The design of a split-level home lends itself to a sloped lot, where the garage and main entry can both open out at grade level. On a flat site, the main entry will be raised one- half story above the finished grade.
A split-level house has some of the same benefits as a two-story house in terms of construction, cost efficiency and natural separation of the various functional areas of the home.
Bi-Level House
A BI-LEVEL or SPLIT-ENTRY HOUSE has two main levels, one atop the other, with an entry or foyer located on a level halfway between. The lower level is sunk about halfway below ground, so the entry is even with the grade level. This design is sometimes called a “raised ranch,” since it is essentially a one-story home with a finished basement that has been raised partially out of the ground. The main rooms of the house are all on the upper level, with the lower story used for a family room or rec room, and perhaps a spare bedroom.
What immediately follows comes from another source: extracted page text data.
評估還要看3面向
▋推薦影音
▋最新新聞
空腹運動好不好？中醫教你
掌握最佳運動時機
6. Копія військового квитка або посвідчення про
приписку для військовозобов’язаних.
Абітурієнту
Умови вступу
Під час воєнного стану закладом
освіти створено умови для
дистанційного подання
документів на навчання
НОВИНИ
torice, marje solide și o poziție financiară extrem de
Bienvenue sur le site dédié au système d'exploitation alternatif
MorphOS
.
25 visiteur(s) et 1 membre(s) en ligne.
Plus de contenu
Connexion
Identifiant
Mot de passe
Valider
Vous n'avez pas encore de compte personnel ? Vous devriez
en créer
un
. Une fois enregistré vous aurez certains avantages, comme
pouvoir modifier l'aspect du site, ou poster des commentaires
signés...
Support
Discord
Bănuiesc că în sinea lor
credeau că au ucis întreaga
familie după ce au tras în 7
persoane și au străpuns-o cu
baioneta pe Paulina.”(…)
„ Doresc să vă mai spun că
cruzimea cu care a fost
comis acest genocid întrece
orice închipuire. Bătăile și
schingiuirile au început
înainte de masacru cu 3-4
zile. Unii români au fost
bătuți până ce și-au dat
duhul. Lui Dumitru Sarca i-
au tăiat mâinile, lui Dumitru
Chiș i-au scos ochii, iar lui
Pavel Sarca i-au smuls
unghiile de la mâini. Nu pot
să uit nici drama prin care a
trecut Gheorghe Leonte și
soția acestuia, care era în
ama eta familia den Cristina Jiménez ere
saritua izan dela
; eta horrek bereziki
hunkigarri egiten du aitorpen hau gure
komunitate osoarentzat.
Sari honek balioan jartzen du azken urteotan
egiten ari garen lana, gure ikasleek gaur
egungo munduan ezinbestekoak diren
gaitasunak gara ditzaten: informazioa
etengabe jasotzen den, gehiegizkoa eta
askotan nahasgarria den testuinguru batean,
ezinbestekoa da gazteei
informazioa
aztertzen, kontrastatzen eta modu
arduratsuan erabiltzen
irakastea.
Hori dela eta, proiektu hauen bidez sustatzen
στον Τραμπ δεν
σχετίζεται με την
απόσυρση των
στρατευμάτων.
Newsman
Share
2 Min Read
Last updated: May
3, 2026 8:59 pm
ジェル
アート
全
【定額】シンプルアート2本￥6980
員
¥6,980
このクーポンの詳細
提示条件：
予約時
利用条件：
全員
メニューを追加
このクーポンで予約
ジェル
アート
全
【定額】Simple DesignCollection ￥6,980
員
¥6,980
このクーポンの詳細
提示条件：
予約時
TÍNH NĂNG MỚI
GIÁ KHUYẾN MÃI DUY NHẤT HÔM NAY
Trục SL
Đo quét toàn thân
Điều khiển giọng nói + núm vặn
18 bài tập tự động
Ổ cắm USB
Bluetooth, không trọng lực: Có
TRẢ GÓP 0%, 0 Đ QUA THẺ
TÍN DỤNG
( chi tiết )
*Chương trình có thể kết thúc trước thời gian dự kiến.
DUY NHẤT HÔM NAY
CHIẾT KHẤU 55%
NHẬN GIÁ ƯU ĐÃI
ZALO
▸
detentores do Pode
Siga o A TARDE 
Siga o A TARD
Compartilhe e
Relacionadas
Since the lower level of a split-entry house is partly below ground, special care must be taken to provide adequate insulation and moisture proofing. Another drawback to this design is the lack of a basement or crawlspace in which to run pipes and ductwork.
Nevertheless, split-entry homes are cost-effective to build, and the finished lower level space is considered part of the “gross living area” for appraisal purposes in many parts of the country.
II. Architectural Styles
ARCHITECTURAL STYLE is the character of a building’s form and ornamentation.
If homebuyers in a particular area do not find a particular architectural style desirable, homes of that style are likely to sell for less than similar size homes having architectural styles which are more desirable within that community.
Architectural styles have traditionally been influenced by local factors such as climate and the availability of different building materials.
There are many examples of traditional architectural styles that are adapted to a particular location: Spanish style houses with thick adobe walls and tile roofs in the southwest desert, Southern Colonial houses with deep shaded porches in the hot, humid South, or Cape Cod style homes designed for protection from cold northern winds in New England (see Figure 7-3).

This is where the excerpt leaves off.